The developers’ ultimate objective is to build their grossly oversized 120-plus unit condo complex. They made that clear in the DEIS and in recent statements and communications made to the Planning Board and to the community.  The strategy is to have the public falsely believe that there is a choice that must be made – the housing development or the condo complex. That is NOT the case. They would like residents to conclude that the condo complex is the lesser of two evils, because the condominiums are more lucrative to the developers. There are serious issues with the condo complex (so that neither of these two projects should be approved) such as:

  • Setting a dangerous precedent. Rezoning of property currently zoned Marine Recreation, which would be necessary for the condo development, could lead to a rezoning other Marine Recreation and Marine Commercial properties for high rise development – in areas such as the boatyards on Rushmore and the other clubs in Orienta.  Immediately the values of all of those properties would skyrocket given the ability to build high rise condos, and we would face a significant risk that our harbor will be surrounded by high rise development.  This could conversely have a negative impact on value of single family homes in Orienta.
  • The flooding risk for residents of the condo complex would be significant. All VOM taxpayers would be impacted by an increase in expenses related to emergency services, water/sewer line repairs, etc.
  • Egress/Ingress issues similar to those discussed in connection with the housing development proposal.
  • Pressure on the sewer system.
  • Huge increase in traffic in and around Orienta and the Hommocks, leading to congestion and safety issues.
  • Impact of construction on the community.
  • Likely failure of the remaining golf course given that it would be owned by a shell entity not in control of the facilities included in the condo buildings.
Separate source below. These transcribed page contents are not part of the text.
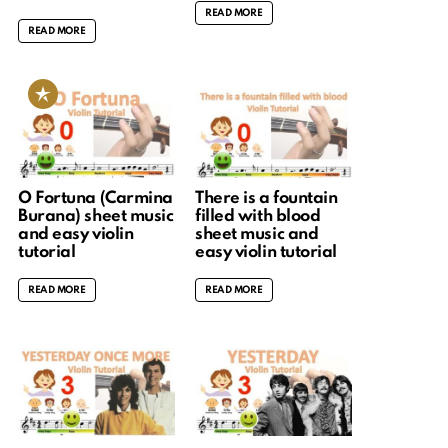
READ MORE
READ MORE
O Fortuna (Carmina
There is a fountain
Burana) sheet music
filled with blood
and easy violin
sheet music and
tutorial
easy violin tutorial
READ MORE
READ MORE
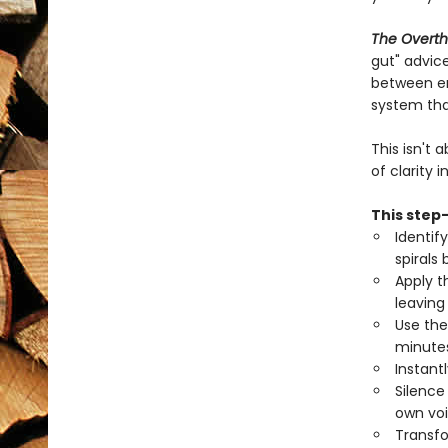
The Overth
gut" advice
between end
system tha
This isn't
of clarity 
This step-
Identif
spirals
Apply t
leaving
Use the
minutes
Instant
Silence
own voi
Transfo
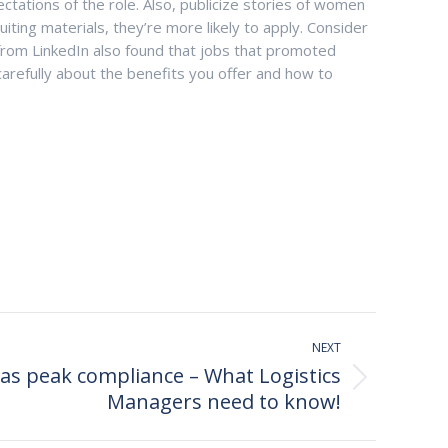
ectations of the role. Also, publicize stories of women
ting materials, they’re more likely to apply. Consider
 from LinkedIn also found that jobs that promoted
arefully about the benefits you offer and how to
NEXT
s peak compliance – What Logistics
Managers need to know!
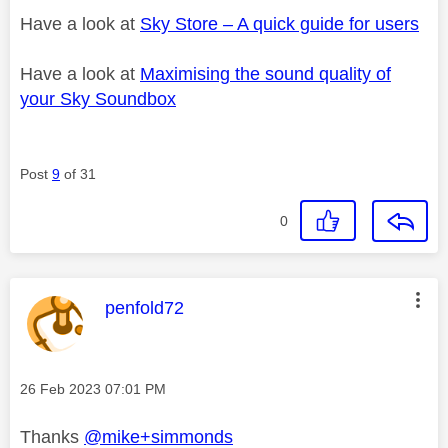
Have a look at
Sky Store – A quick guide for users
Have a look at
Maximising the sound quality of
your Sky Soundbox
Post
9
of 31
0
This message was authored by:
penfold72
Message posted on
‎26 Feb 2023
07:01 PM
Thanks
@mike+simmonds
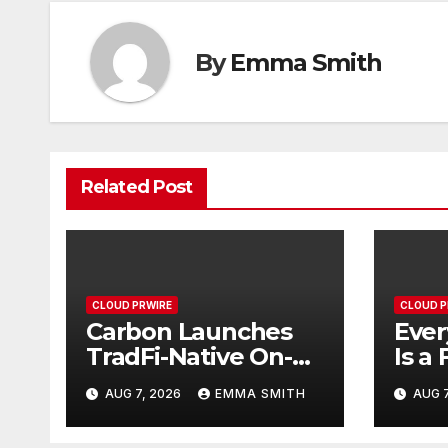
By
Emma Smith
Related Post
CLOUD PRWIRE
CLOUD P
Carbon Launches
Ever
TradFi-Native On-
Is a 
Chain Derivatives
Inst
AUG 7, 2026
EMMA SMITH
AUG 7
Venue With 950+
Fede
Markets in One
Have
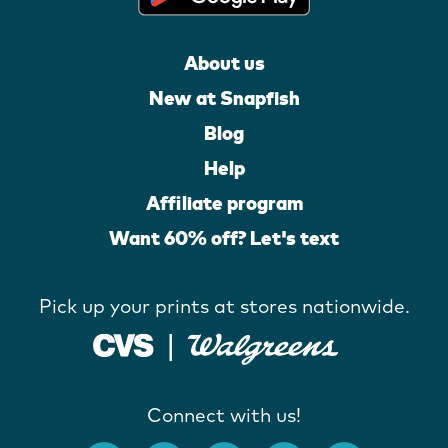
About us
New at Snapfish
Blog
Help
Affiliate program
Want 60% off? Let's text
Pick up your prints at stores nationwide.
Connect with us!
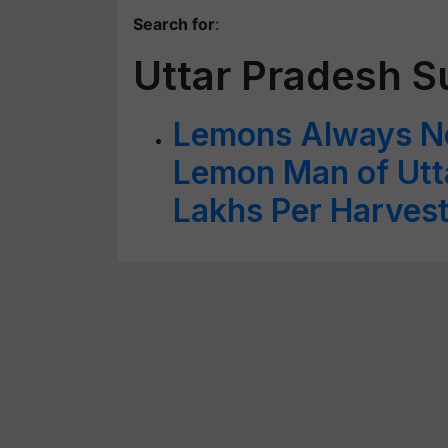
Search for
:
Uttar Pradesh S
Lemons Always No
Lemon Man of Utta
Lakhs Per Harves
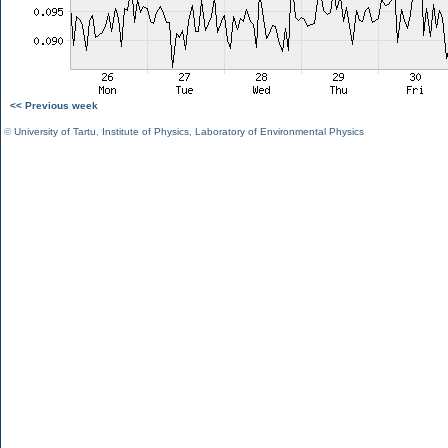
<< Previous week
©
University of Tartu
,
Institute of Physics
,
Laboratory of Environmental Physics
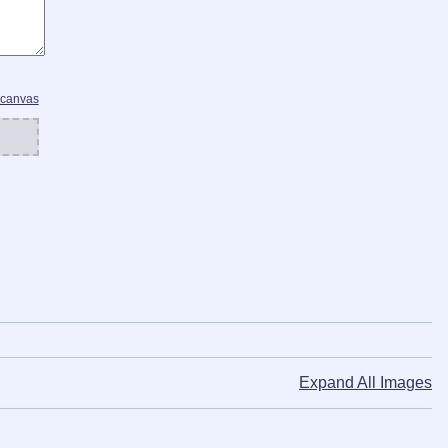
 canvas
Expand All Images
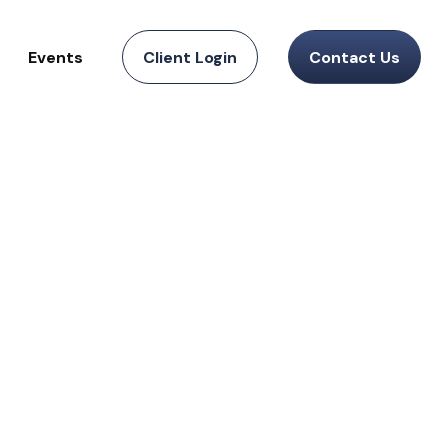
Events
Client Login
Contact Us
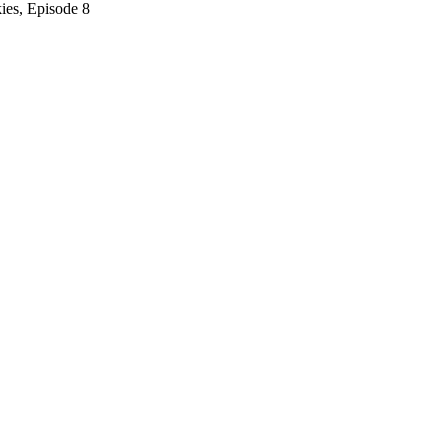
ies, Episode 8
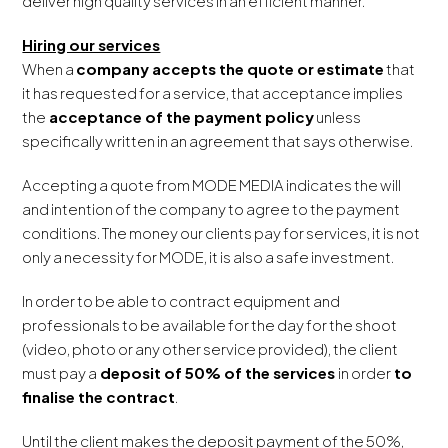
deliver high quality services in an efficient manner.
Hiring our services
When a
company accepts the quote or estimate
that
it has requested for a service, that acceptance implies
the
acceptance of the payment policy
unless
specifically written in an agreement that says otherwise.
Accepting a quote from MODE MEDIA indicates the will
and intention of the company to agree to the payment
conditions. The money our clients pay for services, it is not
only a necessity for MODE, it is also a safe investment.
In order to be able to contract equipment and
professionals to be available for the day for the shoot
(video, photo or any other service provided), the client
must pay a
deposit of 50% of the services
in order
to
finalise the contract
.
Until the client makes the deposit payment of the 50%,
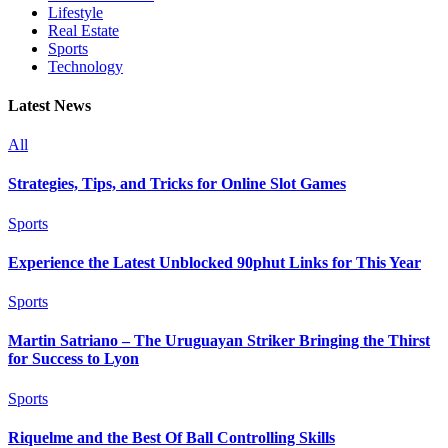
Lifestyle
Real Estate
Sports
Technology
Latest News
All
Strategies, Tips, and Tricks for Online Slot Games
Sports
Experience the Latest Unblocked 90phut Links for This Year
Sports
Martin Satriano – The Uruguayan Striker Bringing the Thirst
for Success to Lyon
Sports
Riquelme and the Best Of Ball Controlling Skills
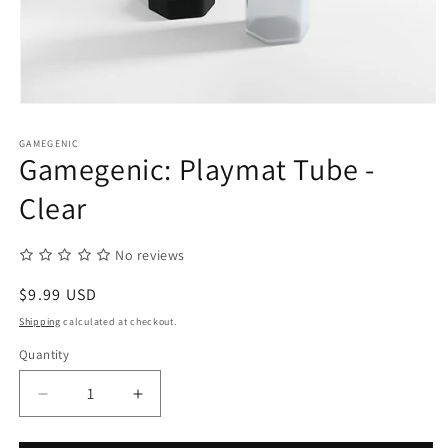
Open
media
1
GAMEGENIC
in
Gamegenic: Playmat Tube -
modal
Clear
No reviews
Regular
$9.99 USD
price
Shipping
calculated at checkout.
Quantity
Quantity
Decrease
Increase
quantity
quantity
for
for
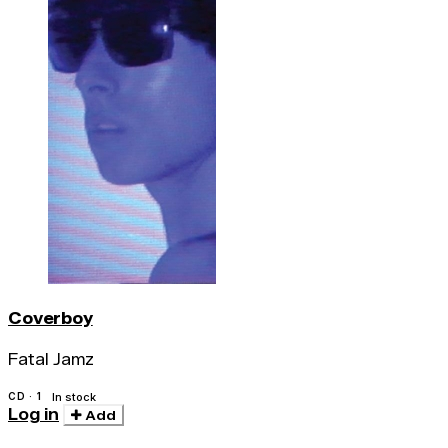
Coverboy
Fatal Jamz
CD · 1
In stock
Log in
Add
Other alternatives must be reviewed.  One alternative is to have the entire Hampshire property rezoned as open space/recreation, similar to the way in which the Town of Mamaroneck rezoned Bonnie Briar Country Club several years ago, thereby ensuring that the property will remain as open space in perpetuity.  This alternative has been raised several times, most recently at the April 11th Planning Board meeting.  Other alternatives include much more modest development – in line with the true as-of-right development of approximately 20 homes.

We must let the Planning Board process play out to understand what is truly able to be built on the property before we seriously consider other problematic alternatives, such as the luxury condo development.